*TASK BRIEF:* Whenever a line in the entries below contains the string "آبان", copy that line.

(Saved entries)
▬▬▬▬▬▬▬▬▬▬

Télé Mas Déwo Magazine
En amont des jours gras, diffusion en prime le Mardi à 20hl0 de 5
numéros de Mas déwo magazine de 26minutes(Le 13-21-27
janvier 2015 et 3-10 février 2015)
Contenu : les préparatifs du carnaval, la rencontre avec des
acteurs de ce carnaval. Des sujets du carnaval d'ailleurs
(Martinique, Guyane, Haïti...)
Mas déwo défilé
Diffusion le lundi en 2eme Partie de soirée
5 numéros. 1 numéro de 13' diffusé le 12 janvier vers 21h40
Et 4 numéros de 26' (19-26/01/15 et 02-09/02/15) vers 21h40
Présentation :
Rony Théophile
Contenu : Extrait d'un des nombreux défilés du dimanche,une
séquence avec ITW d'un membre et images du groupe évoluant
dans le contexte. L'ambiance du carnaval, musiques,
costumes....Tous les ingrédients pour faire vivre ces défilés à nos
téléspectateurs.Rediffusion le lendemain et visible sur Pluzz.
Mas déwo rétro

▬▬▬▬▬▬▬▬▬▬

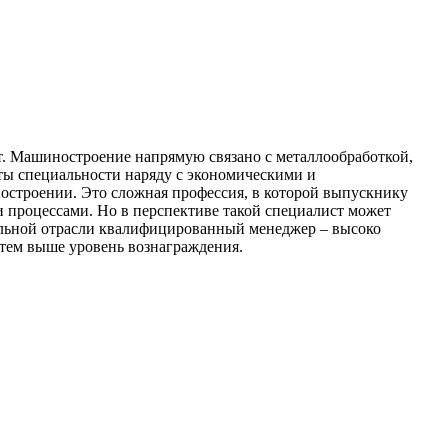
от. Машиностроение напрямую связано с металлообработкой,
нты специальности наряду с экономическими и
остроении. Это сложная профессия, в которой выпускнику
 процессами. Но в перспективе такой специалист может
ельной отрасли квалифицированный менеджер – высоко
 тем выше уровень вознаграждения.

▬▬▬▬▬▬▬▬▬▬

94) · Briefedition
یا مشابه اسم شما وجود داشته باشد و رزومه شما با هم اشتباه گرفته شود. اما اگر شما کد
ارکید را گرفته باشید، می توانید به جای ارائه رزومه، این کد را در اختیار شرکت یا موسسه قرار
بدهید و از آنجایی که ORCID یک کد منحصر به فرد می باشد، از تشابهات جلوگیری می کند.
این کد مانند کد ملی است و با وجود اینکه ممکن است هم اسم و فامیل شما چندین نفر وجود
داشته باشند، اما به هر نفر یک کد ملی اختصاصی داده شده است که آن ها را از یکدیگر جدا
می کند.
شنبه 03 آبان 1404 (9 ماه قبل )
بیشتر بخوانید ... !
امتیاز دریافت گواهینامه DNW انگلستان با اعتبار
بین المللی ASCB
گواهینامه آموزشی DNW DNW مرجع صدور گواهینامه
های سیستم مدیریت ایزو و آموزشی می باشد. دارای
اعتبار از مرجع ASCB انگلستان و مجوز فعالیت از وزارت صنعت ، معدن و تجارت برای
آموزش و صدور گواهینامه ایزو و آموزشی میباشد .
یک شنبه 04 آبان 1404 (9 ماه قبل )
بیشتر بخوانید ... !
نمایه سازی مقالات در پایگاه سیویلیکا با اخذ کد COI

▬▬▬▬▬▬▬▬▬▬

*REPLY:*
شنبه 03 آبان 1404 (9 ماه قبل )
یک شنبه 04 آبان 1404 (9 ماه قبل )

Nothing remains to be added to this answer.